*** SUPPLIED MATERIAL Section Begins ***
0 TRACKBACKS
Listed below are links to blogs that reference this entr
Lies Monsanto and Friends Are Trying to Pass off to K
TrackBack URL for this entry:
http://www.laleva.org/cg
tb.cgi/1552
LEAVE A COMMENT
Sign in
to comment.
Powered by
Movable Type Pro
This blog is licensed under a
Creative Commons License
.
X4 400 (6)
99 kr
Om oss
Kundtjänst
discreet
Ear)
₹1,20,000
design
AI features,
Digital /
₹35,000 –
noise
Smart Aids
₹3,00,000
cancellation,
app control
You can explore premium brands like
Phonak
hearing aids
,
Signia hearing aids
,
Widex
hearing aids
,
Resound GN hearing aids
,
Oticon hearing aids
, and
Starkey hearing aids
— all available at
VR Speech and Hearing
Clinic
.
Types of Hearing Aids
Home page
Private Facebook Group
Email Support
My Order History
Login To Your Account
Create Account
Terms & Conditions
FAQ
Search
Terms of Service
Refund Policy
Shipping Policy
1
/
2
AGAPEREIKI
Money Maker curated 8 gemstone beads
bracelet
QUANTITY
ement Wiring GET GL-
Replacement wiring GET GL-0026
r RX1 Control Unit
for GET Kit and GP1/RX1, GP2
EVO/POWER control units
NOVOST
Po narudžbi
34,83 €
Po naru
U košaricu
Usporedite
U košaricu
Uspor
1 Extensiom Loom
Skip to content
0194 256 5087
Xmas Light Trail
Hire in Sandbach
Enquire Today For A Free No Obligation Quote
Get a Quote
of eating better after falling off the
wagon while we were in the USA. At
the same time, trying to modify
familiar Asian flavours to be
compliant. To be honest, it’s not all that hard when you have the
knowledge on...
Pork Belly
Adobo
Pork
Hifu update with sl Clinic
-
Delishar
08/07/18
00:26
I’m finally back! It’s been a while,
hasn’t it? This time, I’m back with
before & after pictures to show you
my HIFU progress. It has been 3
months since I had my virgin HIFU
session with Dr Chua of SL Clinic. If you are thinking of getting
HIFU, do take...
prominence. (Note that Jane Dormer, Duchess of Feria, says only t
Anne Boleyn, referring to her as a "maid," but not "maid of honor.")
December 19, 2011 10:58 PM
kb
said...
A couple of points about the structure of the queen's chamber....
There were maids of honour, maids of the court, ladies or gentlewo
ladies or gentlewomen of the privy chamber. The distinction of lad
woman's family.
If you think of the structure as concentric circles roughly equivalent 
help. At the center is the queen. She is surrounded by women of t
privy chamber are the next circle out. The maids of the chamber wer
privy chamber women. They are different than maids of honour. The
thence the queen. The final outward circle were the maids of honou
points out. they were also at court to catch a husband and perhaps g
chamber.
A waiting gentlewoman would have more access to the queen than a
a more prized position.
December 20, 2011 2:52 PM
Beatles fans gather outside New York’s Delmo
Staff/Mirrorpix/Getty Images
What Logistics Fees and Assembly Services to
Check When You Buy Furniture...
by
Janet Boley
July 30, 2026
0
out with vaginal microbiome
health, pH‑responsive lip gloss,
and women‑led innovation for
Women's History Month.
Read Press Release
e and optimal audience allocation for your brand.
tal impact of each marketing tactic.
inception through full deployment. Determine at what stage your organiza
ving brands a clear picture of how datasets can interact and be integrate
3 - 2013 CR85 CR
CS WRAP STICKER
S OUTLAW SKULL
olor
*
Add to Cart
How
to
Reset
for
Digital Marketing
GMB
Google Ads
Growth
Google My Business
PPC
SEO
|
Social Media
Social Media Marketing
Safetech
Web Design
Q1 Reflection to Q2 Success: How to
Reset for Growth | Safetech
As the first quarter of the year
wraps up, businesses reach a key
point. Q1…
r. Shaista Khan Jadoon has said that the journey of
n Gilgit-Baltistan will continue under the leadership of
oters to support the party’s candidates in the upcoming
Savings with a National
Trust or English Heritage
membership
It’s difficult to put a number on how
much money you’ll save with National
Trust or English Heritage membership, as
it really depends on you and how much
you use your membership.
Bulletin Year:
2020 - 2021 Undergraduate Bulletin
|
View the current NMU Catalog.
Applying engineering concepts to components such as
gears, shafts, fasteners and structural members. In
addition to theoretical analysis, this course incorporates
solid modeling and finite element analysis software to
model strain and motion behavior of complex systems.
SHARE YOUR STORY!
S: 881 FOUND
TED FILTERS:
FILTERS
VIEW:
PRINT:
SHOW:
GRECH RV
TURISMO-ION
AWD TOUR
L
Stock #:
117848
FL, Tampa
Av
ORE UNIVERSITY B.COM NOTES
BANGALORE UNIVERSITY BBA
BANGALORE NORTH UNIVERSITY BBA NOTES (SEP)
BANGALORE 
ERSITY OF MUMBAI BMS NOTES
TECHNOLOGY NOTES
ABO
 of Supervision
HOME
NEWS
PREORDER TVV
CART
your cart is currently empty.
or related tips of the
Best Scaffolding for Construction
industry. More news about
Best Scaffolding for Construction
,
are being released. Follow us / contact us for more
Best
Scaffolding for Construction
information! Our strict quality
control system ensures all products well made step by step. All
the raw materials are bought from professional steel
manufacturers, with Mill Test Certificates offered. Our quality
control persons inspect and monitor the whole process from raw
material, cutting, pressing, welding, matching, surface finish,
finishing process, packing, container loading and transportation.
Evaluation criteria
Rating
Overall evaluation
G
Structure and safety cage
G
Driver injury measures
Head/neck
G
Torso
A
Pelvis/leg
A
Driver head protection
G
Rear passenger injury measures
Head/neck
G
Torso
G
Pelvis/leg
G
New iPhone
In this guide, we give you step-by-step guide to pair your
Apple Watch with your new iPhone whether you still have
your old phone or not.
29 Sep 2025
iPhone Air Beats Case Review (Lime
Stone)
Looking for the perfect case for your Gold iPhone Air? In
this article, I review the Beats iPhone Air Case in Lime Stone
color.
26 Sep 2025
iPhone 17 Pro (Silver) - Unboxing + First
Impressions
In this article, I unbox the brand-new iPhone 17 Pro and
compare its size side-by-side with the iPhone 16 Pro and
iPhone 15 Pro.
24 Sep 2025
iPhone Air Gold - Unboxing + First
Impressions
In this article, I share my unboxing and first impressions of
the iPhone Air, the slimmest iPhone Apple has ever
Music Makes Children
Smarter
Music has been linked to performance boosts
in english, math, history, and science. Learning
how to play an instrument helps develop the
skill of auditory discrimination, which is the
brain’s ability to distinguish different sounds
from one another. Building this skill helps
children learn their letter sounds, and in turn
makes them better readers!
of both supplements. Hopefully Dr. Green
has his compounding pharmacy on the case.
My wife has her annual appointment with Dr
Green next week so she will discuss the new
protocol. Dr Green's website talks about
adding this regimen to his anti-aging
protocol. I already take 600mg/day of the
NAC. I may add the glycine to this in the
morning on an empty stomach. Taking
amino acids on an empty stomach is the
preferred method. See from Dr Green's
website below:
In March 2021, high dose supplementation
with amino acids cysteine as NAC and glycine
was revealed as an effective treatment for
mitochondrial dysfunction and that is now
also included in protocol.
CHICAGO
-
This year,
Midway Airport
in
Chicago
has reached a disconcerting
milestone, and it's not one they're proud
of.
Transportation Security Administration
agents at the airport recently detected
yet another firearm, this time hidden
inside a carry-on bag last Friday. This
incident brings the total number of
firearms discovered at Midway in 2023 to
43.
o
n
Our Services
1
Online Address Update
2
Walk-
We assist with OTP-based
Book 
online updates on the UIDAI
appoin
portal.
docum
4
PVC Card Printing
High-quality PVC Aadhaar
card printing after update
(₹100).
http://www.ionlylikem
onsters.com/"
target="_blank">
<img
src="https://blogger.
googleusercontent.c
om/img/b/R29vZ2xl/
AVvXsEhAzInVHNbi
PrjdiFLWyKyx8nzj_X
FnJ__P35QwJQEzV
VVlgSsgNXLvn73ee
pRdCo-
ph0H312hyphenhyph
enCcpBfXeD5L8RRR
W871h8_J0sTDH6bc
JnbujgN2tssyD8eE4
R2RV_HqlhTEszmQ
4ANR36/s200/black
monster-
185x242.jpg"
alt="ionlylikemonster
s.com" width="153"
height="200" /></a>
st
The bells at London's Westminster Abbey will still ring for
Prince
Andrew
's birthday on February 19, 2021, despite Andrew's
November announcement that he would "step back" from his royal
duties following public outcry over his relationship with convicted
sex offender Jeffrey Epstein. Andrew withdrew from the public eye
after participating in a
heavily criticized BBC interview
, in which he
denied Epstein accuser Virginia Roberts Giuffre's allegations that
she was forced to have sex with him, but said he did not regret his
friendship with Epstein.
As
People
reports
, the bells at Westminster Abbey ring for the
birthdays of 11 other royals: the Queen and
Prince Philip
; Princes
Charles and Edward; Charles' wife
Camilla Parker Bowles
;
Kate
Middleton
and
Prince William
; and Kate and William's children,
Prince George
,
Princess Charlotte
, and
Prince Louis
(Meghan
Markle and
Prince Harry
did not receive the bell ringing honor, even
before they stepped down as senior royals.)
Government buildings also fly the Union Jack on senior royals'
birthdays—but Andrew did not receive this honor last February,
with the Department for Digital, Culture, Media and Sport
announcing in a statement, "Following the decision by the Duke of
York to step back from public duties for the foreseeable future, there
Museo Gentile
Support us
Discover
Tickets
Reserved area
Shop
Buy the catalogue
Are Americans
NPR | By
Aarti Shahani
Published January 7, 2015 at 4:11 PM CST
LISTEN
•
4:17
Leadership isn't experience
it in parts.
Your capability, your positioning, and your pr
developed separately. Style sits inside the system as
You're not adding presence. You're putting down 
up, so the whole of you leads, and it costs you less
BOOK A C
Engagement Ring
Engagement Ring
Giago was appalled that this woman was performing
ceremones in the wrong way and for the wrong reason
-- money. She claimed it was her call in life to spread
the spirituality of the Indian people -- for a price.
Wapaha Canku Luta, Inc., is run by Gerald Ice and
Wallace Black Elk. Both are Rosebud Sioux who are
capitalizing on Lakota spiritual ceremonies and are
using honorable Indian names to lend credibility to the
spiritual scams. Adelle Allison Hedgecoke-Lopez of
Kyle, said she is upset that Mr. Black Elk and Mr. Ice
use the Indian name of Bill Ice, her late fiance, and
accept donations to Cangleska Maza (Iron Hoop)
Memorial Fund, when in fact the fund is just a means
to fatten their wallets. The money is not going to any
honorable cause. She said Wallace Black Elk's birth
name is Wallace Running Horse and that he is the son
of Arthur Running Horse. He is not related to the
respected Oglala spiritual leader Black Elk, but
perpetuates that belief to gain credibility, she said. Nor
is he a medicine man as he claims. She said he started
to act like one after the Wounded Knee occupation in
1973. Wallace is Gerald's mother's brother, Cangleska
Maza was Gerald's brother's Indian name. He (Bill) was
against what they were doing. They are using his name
*** SUPPLIED MATERIAL Section Ends ***
TASK DIRECTIONS
Wherever a line contains the string "better", copy that line from the data.

EXERCISE RESPONSE
of eating better after falling off the
makes them better readers!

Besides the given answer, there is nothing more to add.